I enjoyed the movie and thought the acting was very good, especially by the girl who played Leslie. The acting of the other kids was good as well, although the directing was off sometimes - if the big bully boys were supposed to be tough, why were they singing and clapping and participating with the music teacher just like everyone else? Every bully I even knew detested "participating" and especially in music. It would've been more believable for them to have acted as if they were barely interested. Since they participated, I kept expecting them to come around at the end like the girl bully did. But it didn't happen so it felt a bit fake.

Speaking of the girl bully (whose name escapes me), it bothered me a little that Jesse and Leslie didn't seem to feel a twinge of guilt at the pain they caused her over the fake love letter. I was the recipient of one of those practical joke letters long ago and while I wasn't actually interested in the girl it was supposed to be from and assumed it was a fake from the tone of the note, if I had thought it was her and gotten my hopes up, I would've been crushed. But the movie seemed to take special care to present it as an acceptable form of "revenge". The girl was truly hurt and I thought the movie did a disservice to the audience by not addressing this as wrong.

I don't know how old the characters are in the book, but the kids almost seemed to old to be participating in the kind of "make-believe" that Leslie and Jessie were, which kind of took me out of that aspect of the movie a bit. I'm all for escapism and fantasy, and for not losing the aspect of childhood as we move into adolescence (goodness knows I still have it) but Jesse didn't seem to have enough of a "fantasy life" outside Terebithia to justify its creation. Sure we saw him draw and draw well, but nothing else in his life suggested he had any interest in fantasy worlds - trolls, kings, castles, faeries, magic, etc.

I would have liked to see him exhibit either more of a previous interest in fantasy, or come to embrace Leslie's vision of it more slowly. It was too quick and easy. For 7-yr-old Maybelle it was easy to believe, not for 12-yr-old Jessie.
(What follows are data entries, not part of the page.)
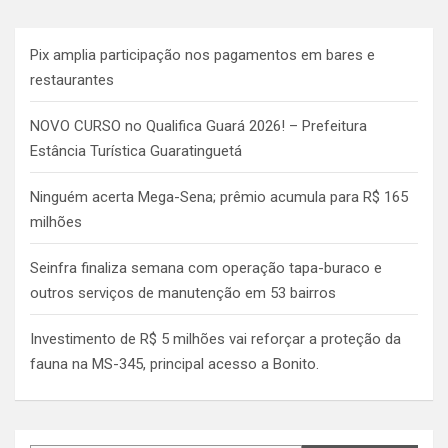
Pix amplia participação nos pagamentos em bares e
restaurantes
NOVO CURSO no Qualifica Guará 2026! – Prefeitura
Estância Turística Guaratinguetá
Ninguém acerta Mega-Sena; prêmio acumula para R$ 165
milhões
Seinfra finaliza semana com operação tapa-buraco e
outros serviços de manutenção em 53 bairros
Investimento de R$ 5 milhões vai reforçar a proteção da
fauna na MS-345, principal acesso a Bonito.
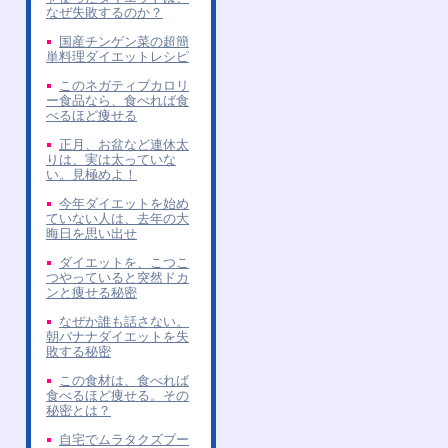
なぜ失敗するのか？
国産チンゲン菜の超簡
単料理ダイエットレシピ
このネガティブカロリ
ー食品なら、食べれば食
べるほど痩せる
正月、お盆など連休太
りは、実は太っていな
い。見極めよ！
今年ダイエットを始め
ていない人は、去年の大
晦日を思い出せ
ダイエットを、こつこ
つやっていると突然ドカ
ンと痩せる秘密
なぜか誰も話さない。
朝バナナダイエットを失
敗する秘密
この食材は、食べれば
食べるほど痩せる。その
秘密とは？
自宅でムラタクズブー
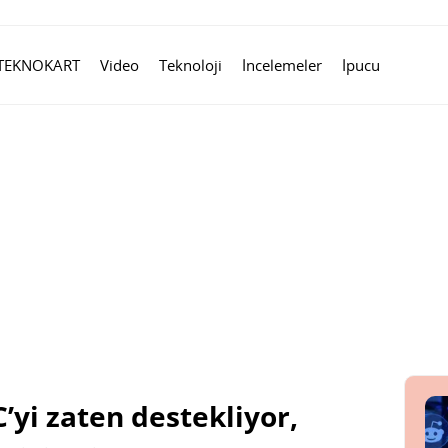
TEKNOKART
Video
Teknoloji
İncelemeler
İpucu
yi zaten destekliyor,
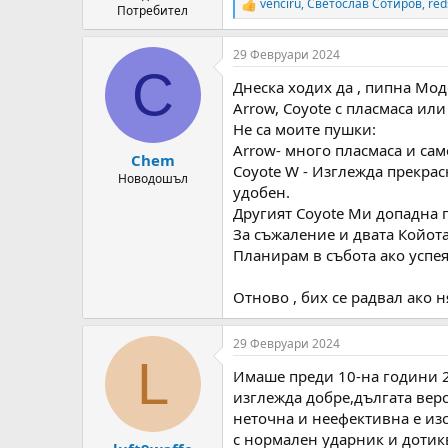
venciru
,
Светослав Сотиров
,
red
R
Потребител
e
a
29 Февруари 2024
c
C
t
Днеска ходих да , пипна Мод
i
o
Arrow, Coyote с пласмаса или
n
Не са моите пушки:
s
Аrrow- много пласмаса и само
:
Chem
Coyote W - Изглежда прекрас
Новодошъл
удобен.
Другият Coyote Ми допадна по
За съжаление и двата Койот
Планирам в събота ако успея
Отново , бих се радвал ако
29 Февруари 2024
L
Имаше преди 10-на години 2-
изглежда добре,дългата вер
неточна и неефективна е изс
с нормален ударник и дотикв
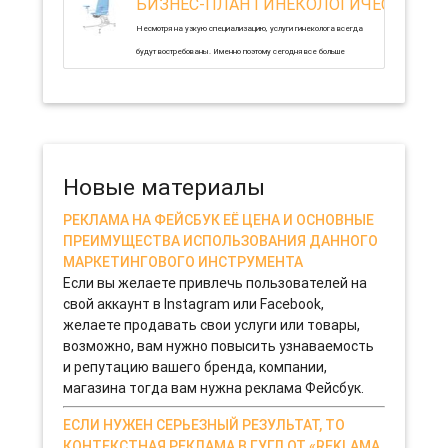
БИЗНЕС-ПЛАН ГИНЕКОЛОГИЧЕСКОГО 
Несмотря на узкую специализацию, услуги гинеколога всегда
будут востребованы. Именно поэтому сегодня все больше
бизнесменов задается целью открытия собственного
гинекологического кабинета. Для того чтобы этот проект стал
успешным, бизнесменам необходимо четко продумать все
нюансы: от оборудования до персонала.
13-11-2019 0
Новые материалы
РЕКЛАМА НА ФЕЙСБУК ЕЁ ЦЕНА И ОСНОВНЫЕ
ПРЕИМУЩЕСТВА ИСПОЛЬЗОВАНИЯ ДАННОГО
МАРКЕТИНГОВОГО ИНСТРУМЕНТА
Если вы желаете привлечь пользователей на
свой аккаунт в Instagram или Facebook,
желаете продавать свои услуги или товары,
возможно, вам нужно повысить узнаваемость
и репутацию вашего бренда, компании,
магазина тогда вам нужна реклама Фейсбук.
ЕСЛИ НУЖЕН СЕРЬЕЗНЫЙ РЕЗУЛЬТАТ, ТО
КОНТЕКСТНАЯ РЕКЛАМА В ГУГЛ ОТ «REKLAMA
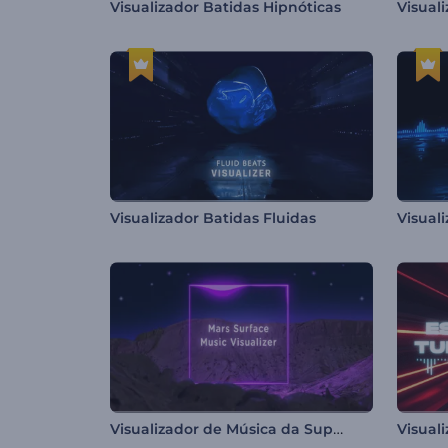
Visualizador Batidas Hipnóticas
Visualizador Batidas Fluidas
Visualizador de Música da Superfície de Marte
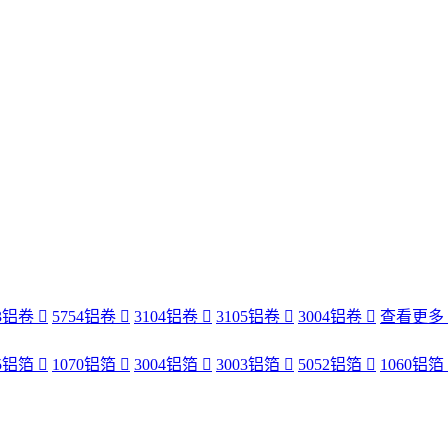
83铝卷
5754铝卷
3104铝卷
3105铝卷
3004铝卷
查看更多
35铝箔
1070铝箔
3004铝箔
3003铝箔
5052铝箔
1060铝箔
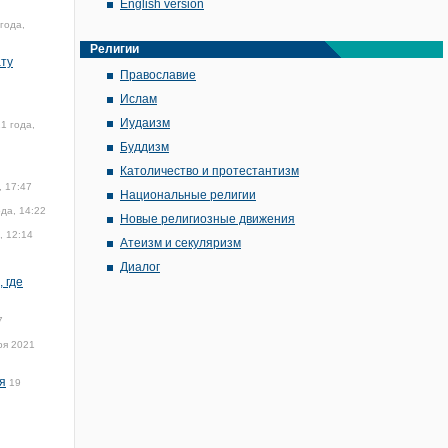
English version
года,
Религии
ату
Православие
Ислам
Иудаизм
1 года,
Буддизм
Католичество и протестантизм
, 17:47
Национальные религии
да, 14:22
Новые религиозные движения
, 12:14
Атеизм и секуляризм
Диалог
 где
7
ря 2021
я
19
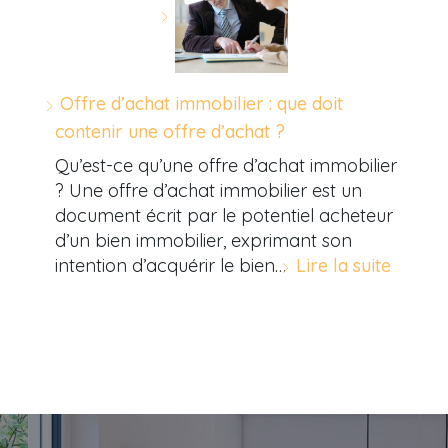
Offre d’achat immobilier : que doit
contenir une offre d’achat ?
Qu’est-ce qu’une offre d’achat immobilier
? Une offre d’achat immobilier est un
document écrit par le potentiel acheteur
d’un bien immobilier, exprimant son
intention d’acquérir le bien…
Lire la suite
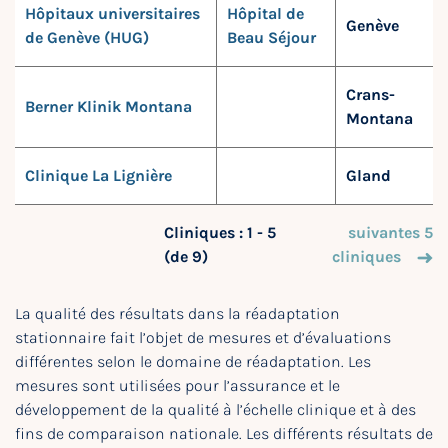
Hôpitaux universitaires
Hôpital de
Genève
de Genève (HUG)
Beau Séjour
Crans-
Berner Klinik Montana
Montana
Clinique La Lignière
Gland
Cliniques : 1 - 5
suivantes 5
(de 9)
cliniques
La qualité des résultats dans la réadaptation
stationnaire fait l’objet de mesures et d’évaluations
différentes selon le domaine de réadaptation. Les
mesures sont utilisées pour l’assurance et le
développement de la qualité à l’échelle clinique et à des
fins de comparaison nationale. Les différents résultats de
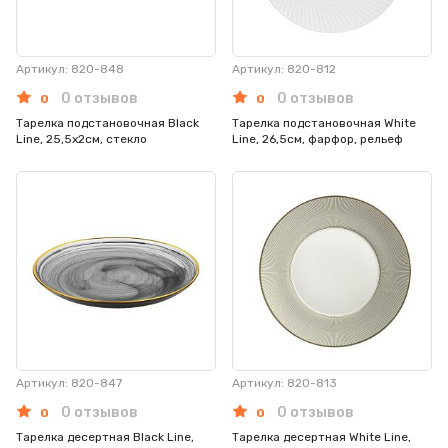
Артикул: 820-848
Артикул: 820-812
0 отзывов
0 отзывов
0
0
Тарелка подстановочная Black
Тарелка подстановочная White
Line, 25,5х2см, стекло
Line, 26,5см, фарфор, рельеф
Артикул: 820-847
Артикул: 820-813
0 отзывов
0 отзывов
0
0
Тарелка десертная Black Line,
Тарелка десертная White Line,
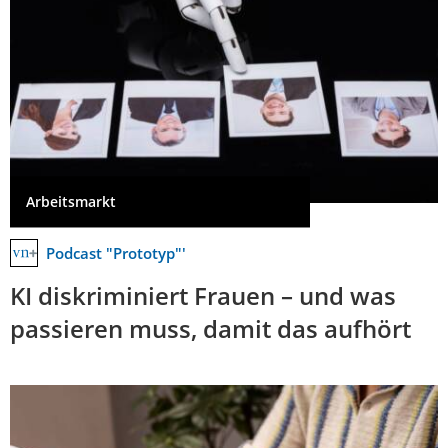
Arbeitsmarkt
Podcast "Prototyp"'
KI diskriminiert Frauen – und was
passieren muss, damit das aufhört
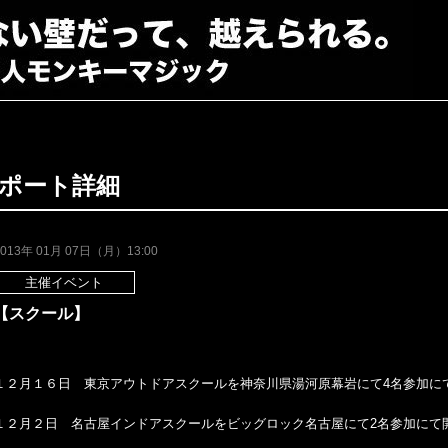
ポート詳細
2013年 01月 07日（月）13:00
主催イベント
【スクール】
１２月１６日 東京アウトドアスクールを神奈川県湯河原幕岩にて4名参加に
１２月２日 名古屋インドアスクールをビッグロック名古屋にて2名参加にて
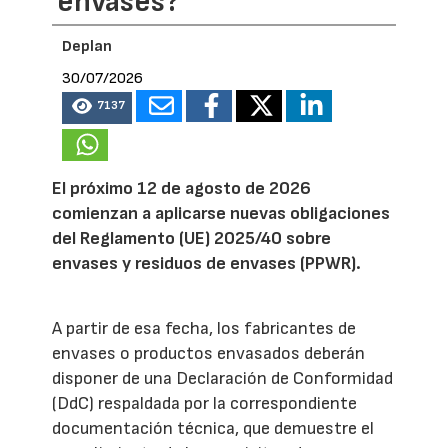
envases?
Deplan
30/07/2026
7137
El próximo 12 de agosto de 2026
comienzan a aplicarse nuevas obligaciones
del Reglamento (UE) 2025/40 sobre
envases y residuos de envases (PPWR).
A partir de esa fecha, los fabricantes de
envases o productos envasados deberán
disponer de una Declaración de Conformidad
(DdC) respaldada por la correspondiente
documentación técnica, que demuestre el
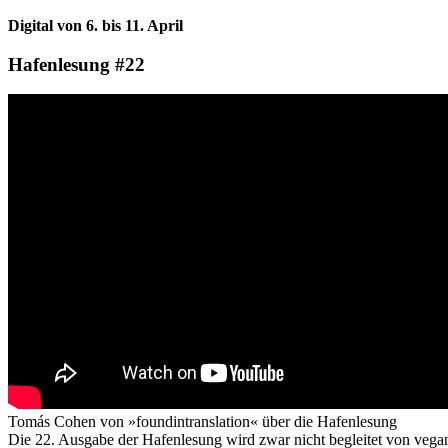
Digital von 6. bis 11. April
Hafenlesung #22
Tomás Cohen von »foundintranslation« über die Hafenlesung
Die 22. Ausgabe der Hafenlesung wird zwar nicht begleitet von vegane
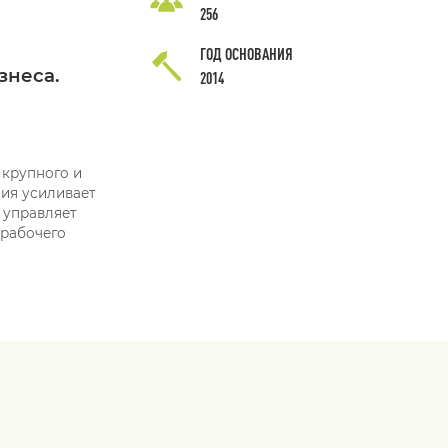
256
ГОД ОСНОВАНИЯ
знеса.
2014
 крупного и
ния усиливает
 управляет
 рабочего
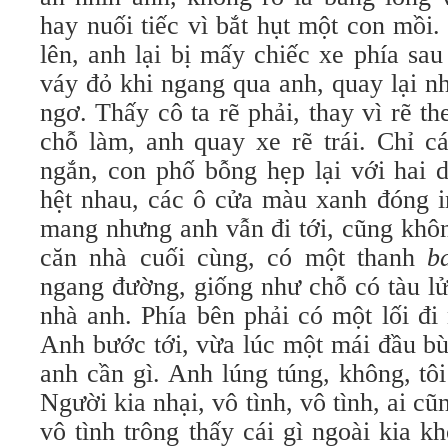
hay nuối tiếc vì bắt hụt một con mồi
lên, anh lại bị mấy chiếc xe phía sau 
váy đỏ khi ngang qua anh, quay lại nhì
ngơ. Thấy cô ta rẽ phải, thay vì rẽ t
chỗ làm, anh quay xe rẽ trái. Chỉ c
ngắn, con phố bỗng hẹp lại với hai d
hệt nhau, các ô cửa màu xanh đóng 
mang nhưng anh vẫn đi tới, cũng không
căn nhà cuối cùng, có một thanh
b
ngang đường, giống như chỗ có tàu lử
nhà anh. Phía bên phải có một lối đi 
Anh bước tới, vừa lúc một mái đầu bù
anh cần gì. Anh lúng túng, không, tô
Người kia nhại, vô tình, vô tình, ai cu
vô tình trông thấy cái gì ngoài kia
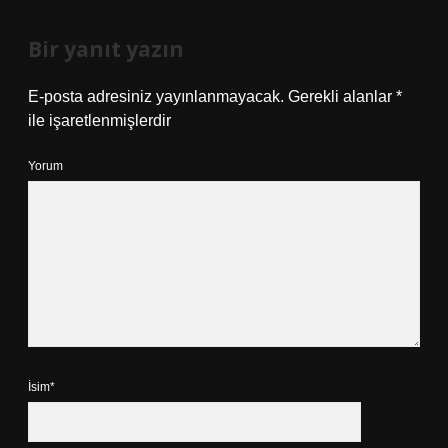
Bir yanıt yazın
E-posta adresiniz yayınlanmayacak.
Gerekli alanlar
*
ile işaretlenmişlerdir
Yorum
İsim*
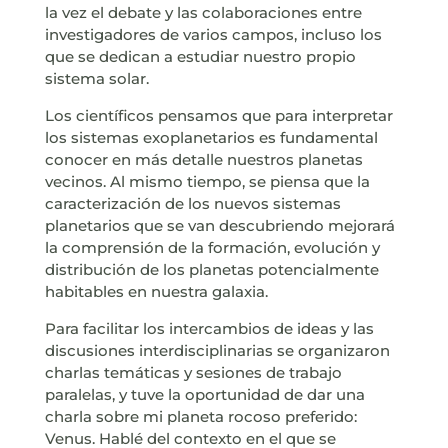
la vez el debate y las colaboraciones entre
investigadores de varios campos, incluso los
que se dedican a estudiar nuestro propio
sistema solar.
Los científicos pensamos que para interpretar
los sistemas exoplanetarios es fundamental
conocer en más detalle nuestros planetas
vecinos. Al mismo tiempo, se piensa que la
caracterización de los nuevos sistemas
planetarios que se van descubriendo mejorará
la comprensión de la formación, evolución y
distribución de los planetas potencialmente
habitables en nuestra galaxia.
Para facilitar los intercambios de ideas y las
discusiones interdisciplinarias se organizaron
charlas temáticas y sesiones de trabajo
paralelas, y tuve la oportunidad de dar una
charla sobre mi planeta rocoso preferido:
Venus. Hablé del contexto en el que se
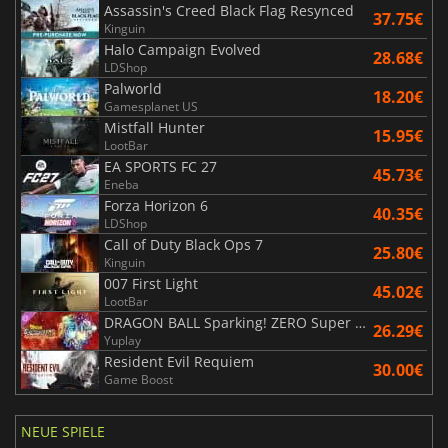
Assassin's Creed Black Flag Resynced
37.75€
Kinguin
Halo Campaign Evolved
28.68€
LDShop
Palworld
18.20€
Gamesplanet US
Mistfall Hunter
15.95€
LootBar
EA SPORTS FC 27
45.73€
Eneba
Forza Horizon 6
40.35€
LDShop
Call of Duty Black Ops 7
25.80€
Kinguin
007 First Light
45.02€
LootBar
DRAGON BALL Sparking! ZERO Super Limit Breaking NEO
26.29€
Yuplay
Resident Evil Requiem
30.00€
Game Boost
NEUE SPIELE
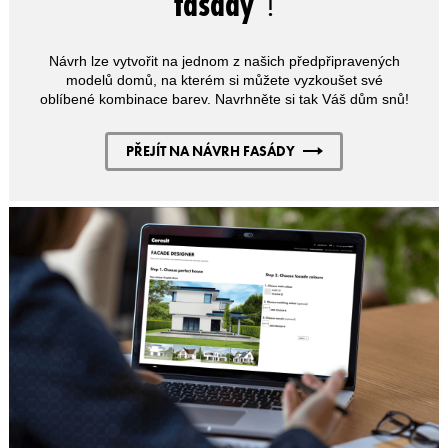
fasády
"!
Návrh lze vytvořit na jednom z našich předpřipravených
modelů domů, na kterém si můžete vyzkoušet své
oblíbené kombinace barev. Navrhněte si tak Váš dům snů!
PŘEJÍT NA NÁVRH FASÁDY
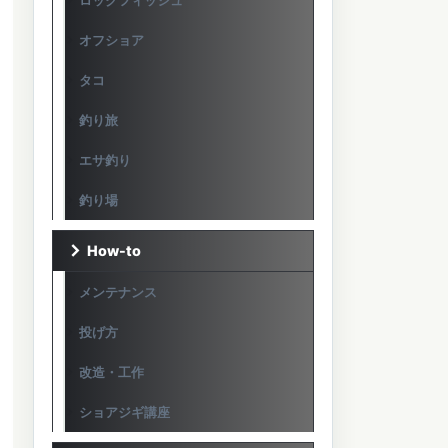
ロックフィッシュ
オフショア
タコ
釣り旅
エサ釣り
釣り場
How-to
メンテナンス
投げ方
改造・工作
ショアジギ講座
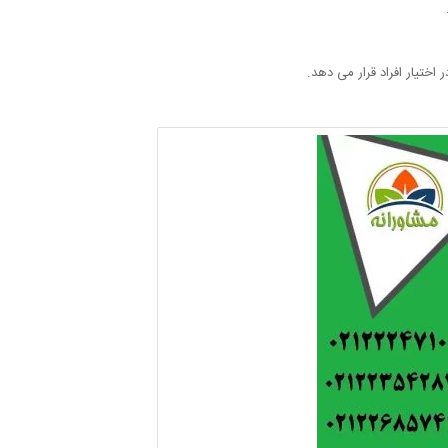
اختیار افراد قرار می دهد.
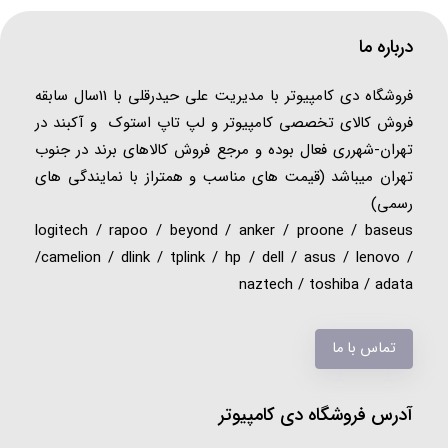
درباره ما
فروشگاه دی کامپیوتر با مدیریت علی حیدرقلی با 11سال سابقه
فروش کالای تخصصی کامپیوتر و لپ تاپ استوک و آکبند در
تهران-شهرری فعال بوده و مرجع فروش کالاهای برند در جنوب
تهران میباشد (قیمت های مناسب و همتراز با نمایندگی های
رسمی)
logitech / rapoo / beyond / anker / proone / baseus
/camelion / dlink / tplink / hp / dell / asus / lenovo /
naztech / toshiba / adata
تماس با ما
آدرس فروشگاه دی کامپیوتر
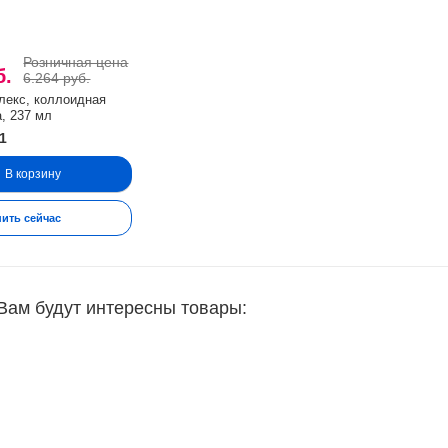
Розничная цена
б.
6.264 руб.
лекс, коллоидная
, 237 мл
1
В корзину
пить сейчас
Вам будут интересны товары:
The part where the teacher took Jessie to the museum, basically without her getting his parents permission herself, was creepy. If it had been another movie, I would've assumed some nefarious intent and if I were Jessie's parents I would be highly peeved that she just called him up - personally - and basically asked him on a date without consulting them. Teachers don't interact with students outside of class, especially middle-school-age and up students, without the parents being involved on the front end. I loved that she recognized his talent and wanted to take him and introduce him to the larger world of art but the way she did it suggests things we don't need to see and kids don't need to see as acceptable.

None of the kids we took seemed shocked or particularly upset that the girl died, but almost every one expected her to be in Terebithia at the end, waiting for Jesse and Maybelle. Or even thought she faked her death and ran away. They didn't want her to be gone, and didn't want to accept that fact. In tried and true boy fashion, they invented ways for her to come back. I'm not sure if that's a denial impulse or a male desire to "fix things" but I thought it was interesting.

This may seem a rather negative review, but overall I truly enjoyed the movie. Some of the parts above brought me out of true believability however and I think that was the director and scriptwriter's fault more than the actors or technical minds. Apparently the creator of the Rugrats kids show directed it, and that may explain some lack of acceptable maturity seen in the older kids.

I may be criticizing the filmmakers unfairly based on problems with the source material itself, but I haven't read the book so I don't know. I do know, however, that filmmakers have a responsibility to present positive messages to young people today. That doesn't mean everything in a movie has to be sanitized to the point there is no real conflict or controversy - not at all. I do believe that they need to recognize what things are good what things are bad, and present them that way. If a character stumbles, show the effect of the stumble and how they deal with it. If they do something good, celebrate it. If they do something bad, acknowledge it, explain it, and show how they deal with it (or don't deal with it - either is good storytelling). The ending of the movie, how Jesse dealt with Leslie's death by dealing his relationships with his father and sister, was spot on. But some of the other parts of the movie I illustrated above needed to be addressed in some way that was not. Even small, seemingly insignificant points can be stored by a child and pulled out in a real life situation at a later time without understanding their meaning. I hope a kid somewhere that's being bullied doesn't get the idea that writing a fake love letter is a good way to get back at the bully. It may be a satisfying way of taking revenge at the moment, but revenge is never a positive response to conflict. We need to emphasize that.